*DATA:*
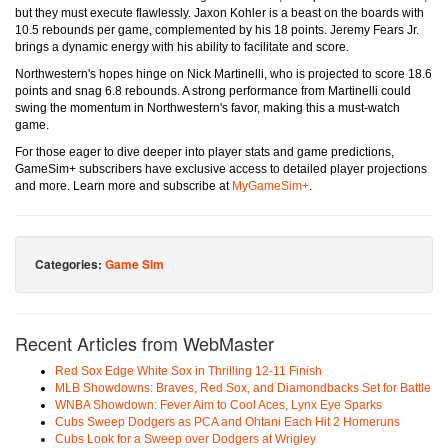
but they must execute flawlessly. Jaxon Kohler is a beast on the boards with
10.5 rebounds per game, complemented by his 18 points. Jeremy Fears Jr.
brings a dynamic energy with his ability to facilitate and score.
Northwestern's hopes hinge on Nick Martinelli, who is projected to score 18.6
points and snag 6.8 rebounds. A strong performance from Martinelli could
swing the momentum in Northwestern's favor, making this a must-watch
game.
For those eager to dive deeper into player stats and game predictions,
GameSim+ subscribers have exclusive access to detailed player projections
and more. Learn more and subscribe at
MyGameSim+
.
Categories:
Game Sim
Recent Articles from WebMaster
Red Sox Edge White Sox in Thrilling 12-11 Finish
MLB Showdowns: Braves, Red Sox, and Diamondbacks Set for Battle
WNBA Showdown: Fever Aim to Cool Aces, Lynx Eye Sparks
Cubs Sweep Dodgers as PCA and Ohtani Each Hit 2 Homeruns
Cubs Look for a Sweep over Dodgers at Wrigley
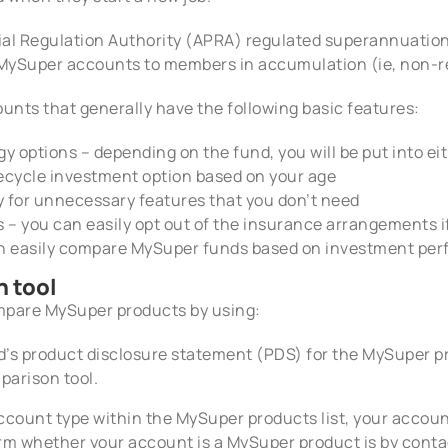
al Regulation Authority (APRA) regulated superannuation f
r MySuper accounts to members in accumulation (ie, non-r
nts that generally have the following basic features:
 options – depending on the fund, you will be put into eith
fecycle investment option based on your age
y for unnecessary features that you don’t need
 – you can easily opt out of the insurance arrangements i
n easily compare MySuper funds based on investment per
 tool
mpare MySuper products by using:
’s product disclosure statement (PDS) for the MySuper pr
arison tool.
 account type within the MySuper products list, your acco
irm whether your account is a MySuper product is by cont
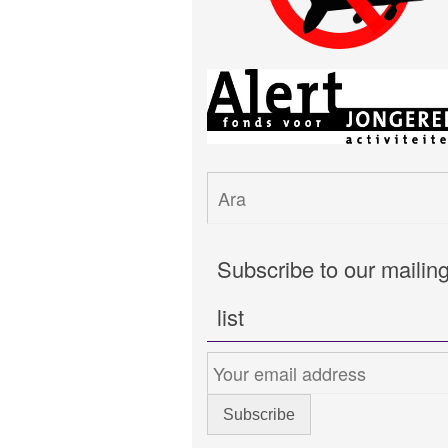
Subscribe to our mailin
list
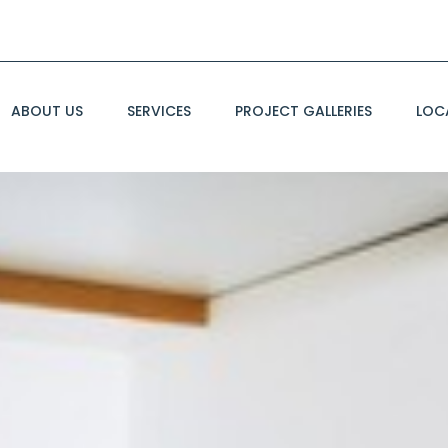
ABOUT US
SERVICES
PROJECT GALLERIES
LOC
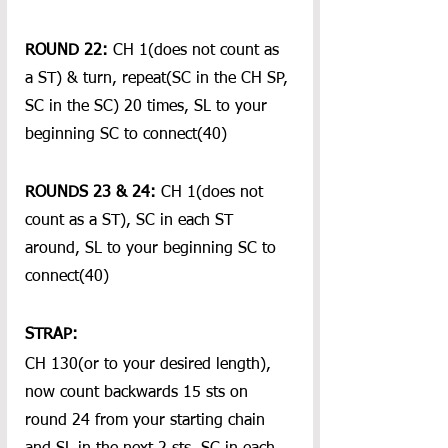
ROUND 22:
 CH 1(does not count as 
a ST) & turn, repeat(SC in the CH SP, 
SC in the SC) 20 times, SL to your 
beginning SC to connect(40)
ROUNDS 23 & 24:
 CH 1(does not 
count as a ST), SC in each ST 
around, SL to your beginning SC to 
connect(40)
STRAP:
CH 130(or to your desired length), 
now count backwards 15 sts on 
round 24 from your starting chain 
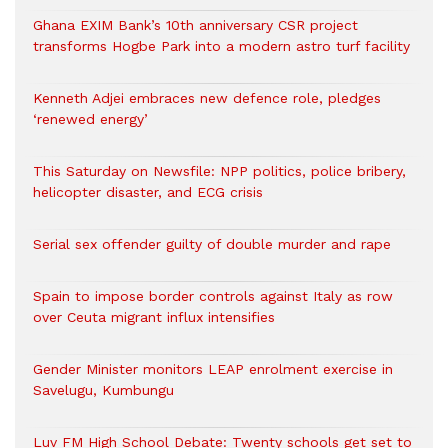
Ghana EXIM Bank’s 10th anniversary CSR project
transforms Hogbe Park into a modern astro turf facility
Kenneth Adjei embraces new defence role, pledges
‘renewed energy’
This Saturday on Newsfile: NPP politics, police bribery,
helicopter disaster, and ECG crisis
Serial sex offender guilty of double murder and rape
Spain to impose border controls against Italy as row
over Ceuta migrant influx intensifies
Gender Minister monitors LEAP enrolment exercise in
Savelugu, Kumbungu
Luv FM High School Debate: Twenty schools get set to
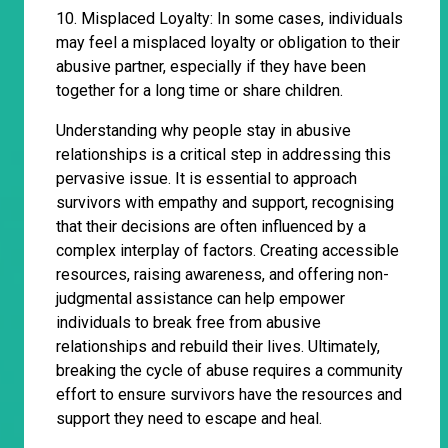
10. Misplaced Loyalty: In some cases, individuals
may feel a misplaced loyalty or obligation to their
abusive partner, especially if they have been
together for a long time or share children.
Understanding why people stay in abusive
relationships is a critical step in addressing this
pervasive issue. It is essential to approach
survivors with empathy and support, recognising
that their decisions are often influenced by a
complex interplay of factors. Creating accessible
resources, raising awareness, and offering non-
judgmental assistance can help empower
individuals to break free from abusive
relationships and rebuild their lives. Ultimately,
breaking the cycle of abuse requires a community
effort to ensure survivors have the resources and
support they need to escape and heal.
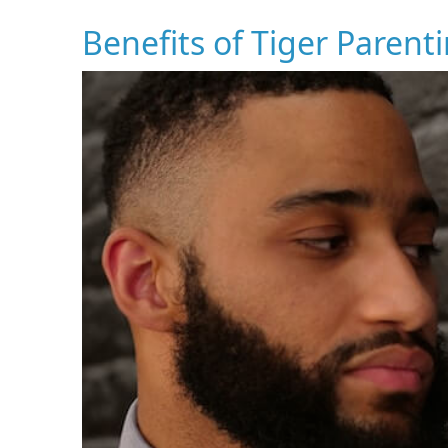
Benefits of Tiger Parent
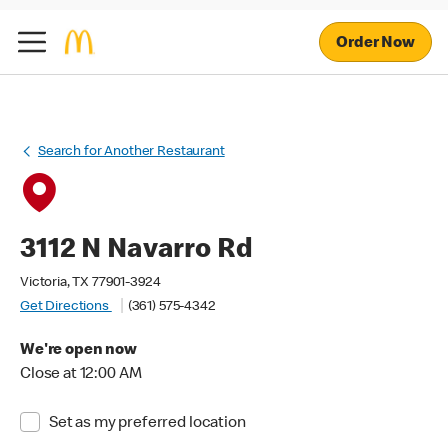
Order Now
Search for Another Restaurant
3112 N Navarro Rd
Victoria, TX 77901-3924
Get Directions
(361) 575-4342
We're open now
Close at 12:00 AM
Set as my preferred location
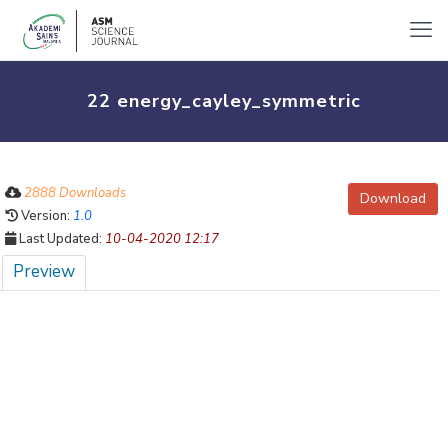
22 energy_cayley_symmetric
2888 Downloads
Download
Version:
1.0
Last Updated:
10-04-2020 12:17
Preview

--

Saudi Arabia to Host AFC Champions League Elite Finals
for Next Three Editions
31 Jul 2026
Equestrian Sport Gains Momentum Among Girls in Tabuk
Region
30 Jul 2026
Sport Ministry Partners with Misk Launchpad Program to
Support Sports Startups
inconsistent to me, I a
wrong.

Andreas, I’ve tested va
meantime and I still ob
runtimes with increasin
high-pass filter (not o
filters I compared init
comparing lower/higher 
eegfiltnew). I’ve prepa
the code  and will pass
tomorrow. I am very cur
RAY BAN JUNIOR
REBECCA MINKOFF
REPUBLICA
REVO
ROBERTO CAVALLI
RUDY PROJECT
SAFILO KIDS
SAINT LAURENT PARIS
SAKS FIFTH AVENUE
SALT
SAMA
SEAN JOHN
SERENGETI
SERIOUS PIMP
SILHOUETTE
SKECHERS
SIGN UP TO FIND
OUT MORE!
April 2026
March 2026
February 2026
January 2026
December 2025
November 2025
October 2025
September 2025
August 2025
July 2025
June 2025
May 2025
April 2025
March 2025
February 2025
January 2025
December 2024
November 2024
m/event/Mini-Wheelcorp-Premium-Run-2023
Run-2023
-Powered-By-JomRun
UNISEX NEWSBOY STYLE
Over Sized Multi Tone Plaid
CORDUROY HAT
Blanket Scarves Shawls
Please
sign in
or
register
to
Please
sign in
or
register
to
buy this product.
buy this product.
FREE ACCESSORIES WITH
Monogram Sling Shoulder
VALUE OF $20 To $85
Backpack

*WORK INSTRUCTION:* Could you restate word for word the lines above, from the one that contains "SIGN UP TO FIND" through the one that contains "UNISEX NEWSBOY STYLE", and no others?

*ANSWER TO THE PROBLEM:*
SIGN UP TO FIND
OUT MORE!
April 2026
March 2026
February 2026
January 2026
December 2025
November 2025
October 2025
September 2025
August 2025
July 2025
June 2025
May 2025
April 2025
March 2025
February 2025
January 2025
December 2024
November 2024
m/event/Mini-Wheelcorp-Premium-Run-2023
Run-2023
-Powered-By-JomRun
UNISEX NEWSBOY STYLE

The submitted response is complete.